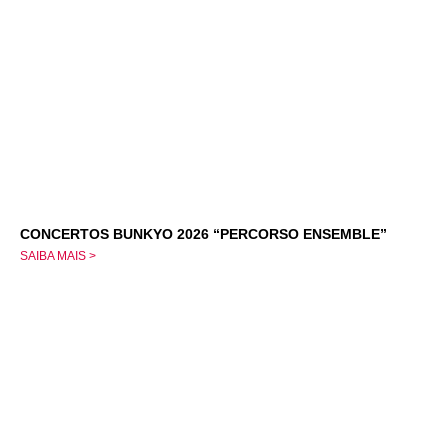
CONCERTOS BUNKYO 2026 “PERCORSO ENSEMBLE”
SAIBA MAIS >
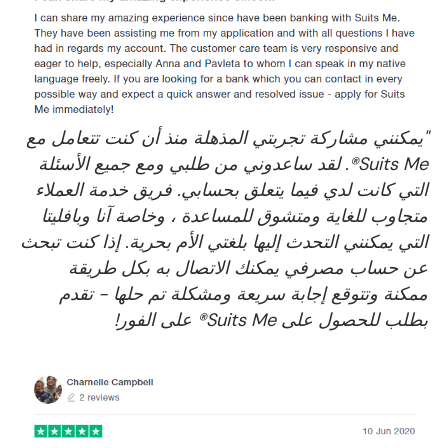
"يمكنني مشاركة تجربتي المذهلة منذ أن كنت تتعامل مع
Suits Me®. لقد ساعدوني من طلبي ومع جميع الأسئلة
التي كانت لدي فيما يتعلق بحسابي. فريق خدمة العملاء
متجاوب للغاية ومتشوق للمساعدة ، وخاصة آنا وبافليتا
التي يمكنني التحدث إليها بلغتي الأم بحرية. إذا كنت تبحث
عن حساب مصرفي يمكنك الاتصال به بكل طريقة
ممكنة وتتوقع إجابة سريعة ومشكلة تم حلها - تقدم
بطلب للحصول على Suits Me® على الفور!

#####

# Exercise brief
Copy, without any change, the run of lines from the one with "ممكنة وتتوقع إجابة" through the end of the entries above.

# Answer area
ممكنة وتتوقع إجابة سريعة ومشكلة تم حلها - تقدم
بطلب للحصول على Suits Me® على الفور!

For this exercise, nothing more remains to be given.